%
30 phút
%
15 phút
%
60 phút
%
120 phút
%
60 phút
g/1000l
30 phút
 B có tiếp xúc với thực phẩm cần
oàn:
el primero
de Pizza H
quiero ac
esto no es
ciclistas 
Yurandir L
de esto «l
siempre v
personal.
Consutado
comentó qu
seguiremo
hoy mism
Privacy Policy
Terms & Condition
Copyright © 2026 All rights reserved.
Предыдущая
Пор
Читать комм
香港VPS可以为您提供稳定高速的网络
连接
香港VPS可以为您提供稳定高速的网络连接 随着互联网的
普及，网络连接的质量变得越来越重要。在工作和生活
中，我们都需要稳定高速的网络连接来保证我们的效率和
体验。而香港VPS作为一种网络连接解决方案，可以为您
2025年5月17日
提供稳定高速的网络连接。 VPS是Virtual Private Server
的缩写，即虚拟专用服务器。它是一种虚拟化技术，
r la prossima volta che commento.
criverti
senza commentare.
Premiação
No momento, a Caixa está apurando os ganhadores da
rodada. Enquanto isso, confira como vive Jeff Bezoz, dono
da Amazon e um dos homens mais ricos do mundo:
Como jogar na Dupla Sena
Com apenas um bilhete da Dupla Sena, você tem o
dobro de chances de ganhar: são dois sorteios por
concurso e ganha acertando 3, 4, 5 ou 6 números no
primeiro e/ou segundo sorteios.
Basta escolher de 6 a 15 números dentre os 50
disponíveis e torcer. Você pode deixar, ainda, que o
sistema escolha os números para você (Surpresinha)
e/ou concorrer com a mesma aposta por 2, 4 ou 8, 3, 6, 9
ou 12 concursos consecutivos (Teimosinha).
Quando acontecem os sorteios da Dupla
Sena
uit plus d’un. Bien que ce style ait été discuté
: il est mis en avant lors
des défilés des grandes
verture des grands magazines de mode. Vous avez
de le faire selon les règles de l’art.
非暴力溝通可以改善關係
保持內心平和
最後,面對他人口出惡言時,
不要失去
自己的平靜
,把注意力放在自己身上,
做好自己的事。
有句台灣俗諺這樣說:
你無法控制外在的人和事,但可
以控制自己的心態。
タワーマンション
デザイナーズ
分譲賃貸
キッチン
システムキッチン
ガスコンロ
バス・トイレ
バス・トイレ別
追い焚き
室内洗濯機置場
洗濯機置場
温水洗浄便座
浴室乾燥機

*-*-*

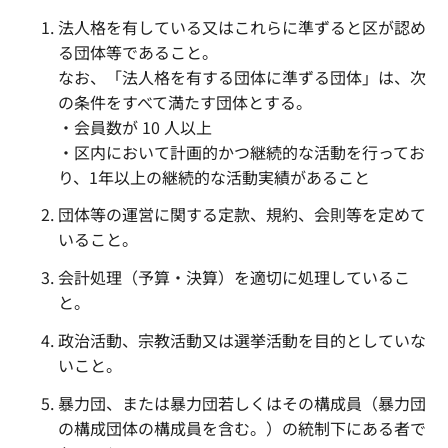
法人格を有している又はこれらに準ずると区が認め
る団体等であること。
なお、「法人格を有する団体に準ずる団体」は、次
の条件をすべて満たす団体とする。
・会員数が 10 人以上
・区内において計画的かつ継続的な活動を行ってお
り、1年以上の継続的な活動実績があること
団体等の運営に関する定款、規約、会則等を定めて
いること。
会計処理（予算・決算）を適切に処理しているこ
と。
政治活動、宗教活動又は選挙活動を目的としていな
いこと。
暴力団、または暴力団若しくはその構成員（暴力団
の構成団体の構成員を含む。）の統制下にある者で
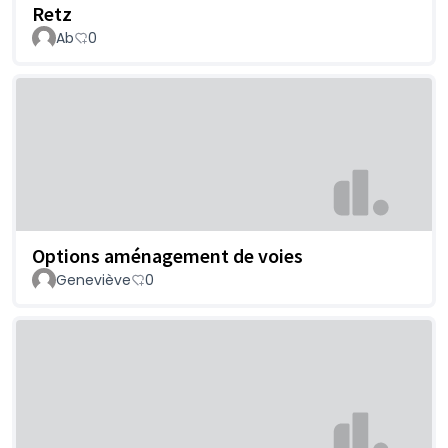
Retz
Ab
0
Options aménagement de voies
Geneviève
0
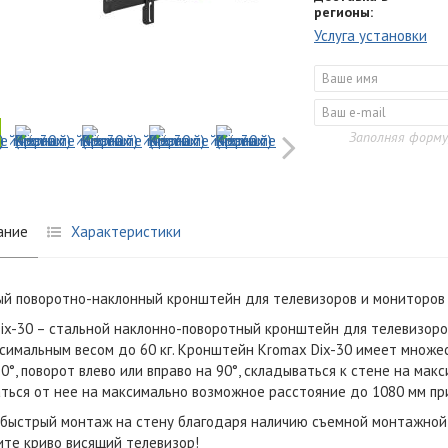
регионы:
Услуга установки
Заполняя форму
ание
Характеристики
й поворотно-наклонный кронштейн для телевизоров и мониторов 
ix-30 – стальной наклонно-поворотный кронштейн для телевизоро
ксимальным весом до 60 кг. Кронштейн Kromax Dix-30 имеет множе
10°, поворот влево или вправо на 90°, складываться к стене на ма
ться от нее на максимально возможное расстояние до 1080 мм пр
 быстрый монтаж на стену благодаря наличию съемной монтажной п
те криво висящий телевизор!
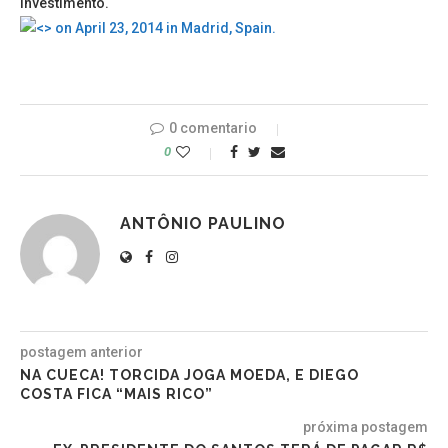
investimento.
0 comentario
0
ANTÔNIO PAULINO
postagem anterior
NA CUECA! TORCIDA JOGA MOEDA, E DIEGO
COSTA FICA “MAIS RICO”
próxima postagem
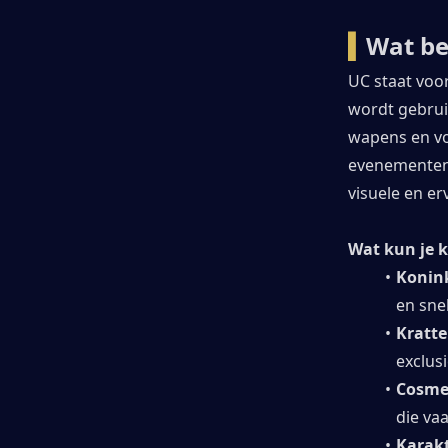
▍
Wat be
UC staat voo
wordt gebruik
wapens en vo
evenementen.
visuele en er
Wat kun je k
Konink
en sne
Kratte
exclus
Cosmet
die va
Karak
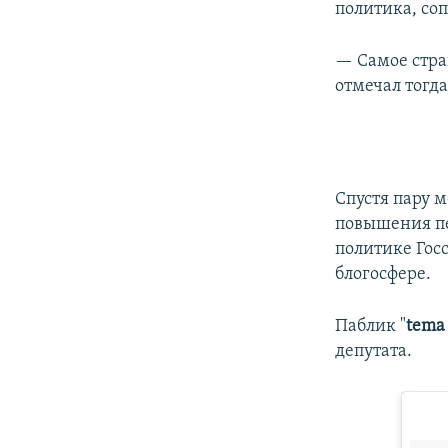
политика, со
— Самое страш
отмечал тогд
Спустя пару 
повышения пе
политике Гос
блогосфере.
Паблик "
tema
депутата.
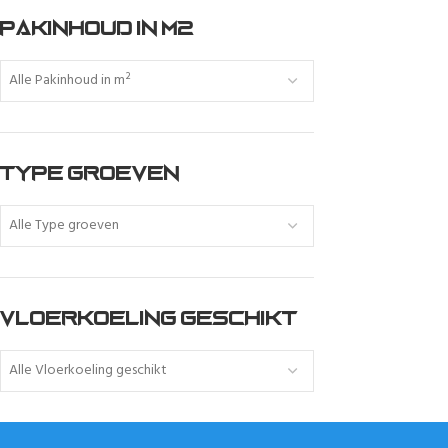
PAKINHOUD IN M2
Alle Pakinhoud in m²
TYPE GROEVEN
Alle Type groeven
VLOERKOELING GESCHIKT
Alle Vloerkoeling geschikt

*-*-*

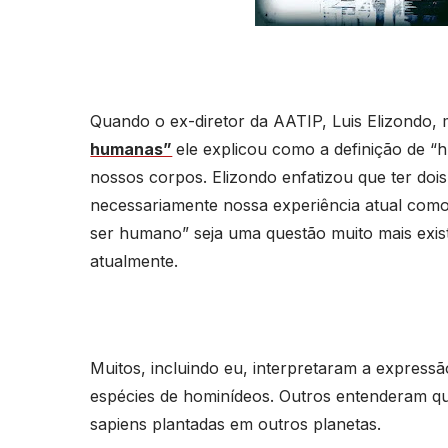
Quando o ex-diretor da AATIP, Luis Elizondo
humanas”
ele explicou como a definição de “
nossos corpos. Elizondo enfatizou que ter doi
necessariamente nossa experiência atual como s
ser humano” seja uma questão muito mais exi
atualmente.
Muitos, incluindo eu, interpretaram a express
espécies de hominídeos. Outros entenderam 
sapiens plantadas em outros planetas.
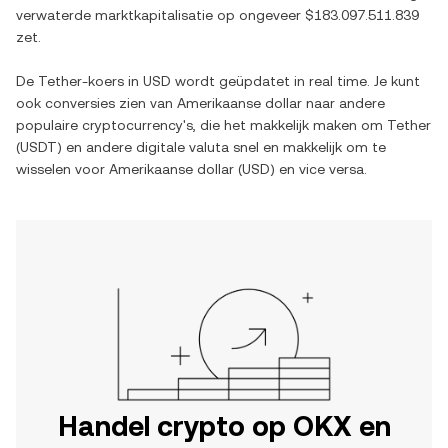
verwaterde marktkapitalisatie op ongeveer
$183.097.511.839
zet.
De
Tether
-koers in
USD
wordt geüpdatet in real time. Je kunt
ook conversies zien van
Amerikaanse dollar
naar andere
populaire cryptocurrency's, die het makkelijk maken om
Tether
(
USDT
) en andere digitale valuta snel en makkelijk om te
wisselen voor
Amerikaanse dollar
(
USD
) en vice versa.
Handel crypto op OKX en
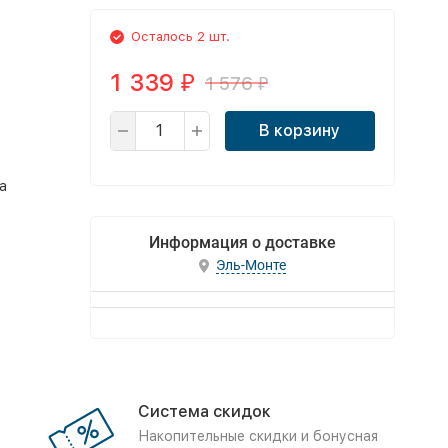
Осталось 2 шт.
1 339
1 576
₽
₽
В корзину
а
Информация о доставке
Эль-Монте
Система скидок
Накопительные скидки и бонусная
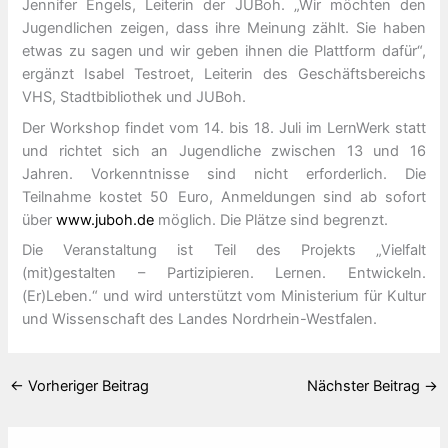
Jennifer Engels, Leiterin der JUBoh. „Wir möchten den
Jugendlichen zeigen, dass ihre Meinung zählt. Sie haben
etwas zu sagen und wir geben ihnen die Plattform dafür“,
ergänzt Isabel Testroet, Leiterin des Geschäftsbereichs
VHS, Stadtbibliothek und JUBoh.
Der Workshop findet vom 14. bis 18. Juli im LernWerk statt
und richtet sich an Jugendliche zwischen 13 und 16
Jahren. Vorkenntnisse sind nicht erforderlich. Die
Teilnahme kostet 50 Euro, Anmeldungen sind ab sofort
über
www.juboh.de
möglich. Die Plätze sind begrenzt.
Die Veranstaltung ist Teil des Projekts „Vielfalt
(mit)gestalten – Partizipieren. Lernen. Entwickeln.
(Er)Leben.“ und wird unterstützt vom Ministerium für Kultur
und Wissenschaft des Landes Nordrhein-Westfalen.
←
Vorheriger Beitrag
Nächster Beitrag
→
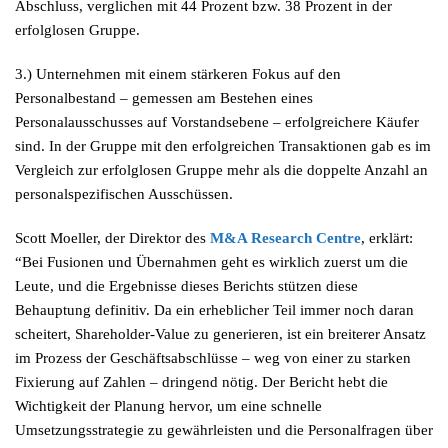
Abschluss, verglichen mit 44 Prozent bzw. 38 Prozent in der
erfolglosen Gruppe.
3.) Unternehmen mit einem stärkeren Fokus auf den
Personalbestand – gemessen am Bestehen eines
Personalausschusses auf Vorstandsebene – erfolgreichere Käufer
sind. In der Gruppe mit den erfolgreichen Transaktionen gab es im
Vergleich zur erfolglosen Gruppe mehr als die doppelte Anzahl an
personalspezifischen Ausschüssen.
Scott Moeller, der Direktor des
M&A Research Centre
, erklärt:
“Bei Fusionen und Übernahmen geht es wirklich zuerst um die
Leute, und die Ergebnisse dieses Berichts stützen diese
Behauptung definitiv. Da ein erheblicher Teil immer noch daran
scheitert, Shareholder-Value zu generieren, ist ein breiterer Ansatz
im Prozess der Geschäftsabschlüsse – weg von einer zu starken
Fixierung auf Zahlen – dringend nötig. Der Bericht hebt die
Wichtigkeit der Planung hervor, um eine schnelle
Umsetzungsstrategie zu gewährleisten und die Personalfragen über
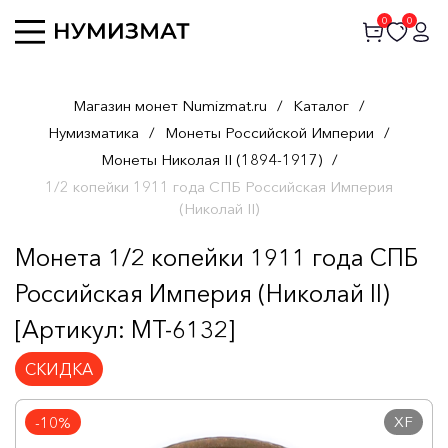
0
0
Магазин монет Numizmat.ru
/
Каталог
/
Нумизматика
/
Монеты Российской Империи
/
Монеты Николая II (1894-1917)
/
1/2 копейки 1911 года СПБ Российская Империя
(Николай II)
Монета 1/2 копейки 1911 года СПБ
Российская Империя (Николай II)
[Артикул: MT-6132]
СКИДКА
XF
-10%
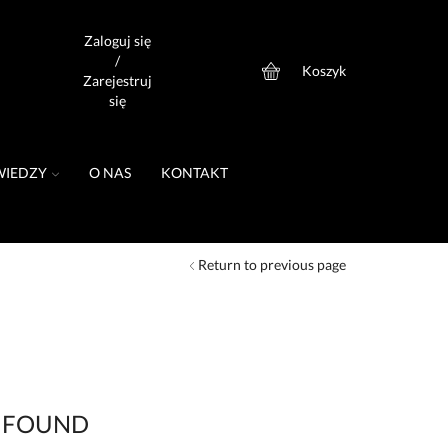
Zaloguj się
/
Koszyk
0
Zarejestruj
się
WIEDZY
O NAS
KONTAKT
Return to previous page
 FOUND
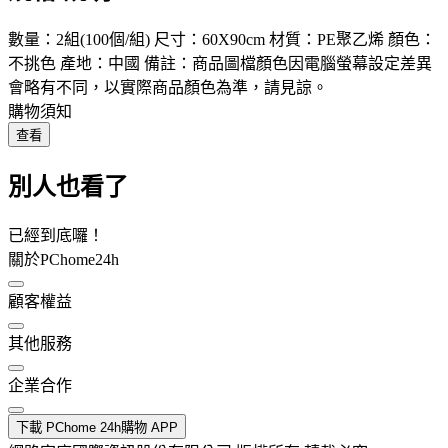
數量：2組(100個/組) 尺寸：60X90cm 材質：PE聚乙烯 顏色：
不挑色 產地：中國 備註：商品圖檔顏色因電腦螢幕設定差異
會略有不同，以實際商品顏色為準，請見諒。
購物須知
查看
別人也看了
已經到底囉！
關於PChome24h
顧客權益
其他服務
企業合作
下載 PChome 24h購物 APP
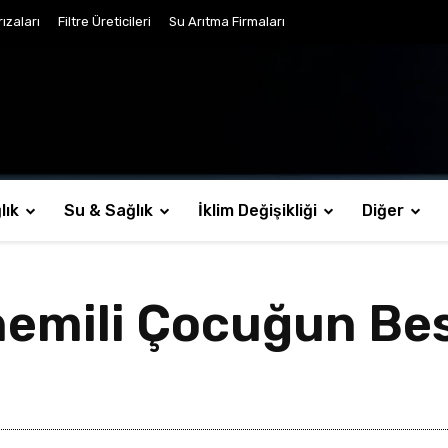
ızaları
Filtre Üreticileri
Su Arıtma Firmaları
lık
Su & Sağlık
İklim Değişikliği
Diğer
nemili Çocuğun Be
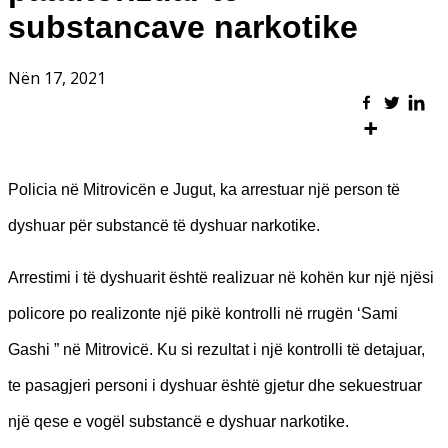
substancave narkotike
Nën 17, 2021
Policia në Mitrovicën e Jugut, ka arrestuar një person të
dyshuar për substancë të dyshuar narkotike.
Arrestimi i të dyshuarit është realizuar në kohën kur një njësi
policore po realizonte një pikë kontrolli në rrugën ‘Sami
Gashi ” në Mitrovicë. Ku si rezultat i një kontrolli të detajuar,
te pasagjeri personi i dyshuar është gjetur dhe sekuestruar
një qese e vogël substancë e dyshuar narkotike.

*-*-*

◆ WHAT YOU SHOULD DO
With the pictures removed, print only the lines starting at the line that has "wapens en vo" and ending at the line that has "Alle Vloerkoeling geschikt", both ends included, exactly as they stand above.

◆ REPLY
wapens en vo
evenementen.
visuele en er
Wat kun je k
Konink
en sne
Kratte
exclus
Cosmet
die va
Karak
политика, со
— Самое страш
отмечал тогд
Спустя пару 
повышения пе
политике Гос
блогосфере.
Паблик "
tema
депутата.
PAKINHOUD IN M2
Alle Pakinhoud in m²
TYPE GROEVEN
Alle Type groeven
VLOERKOELING GESCHIKT
Alle Vloerkoeling geschikt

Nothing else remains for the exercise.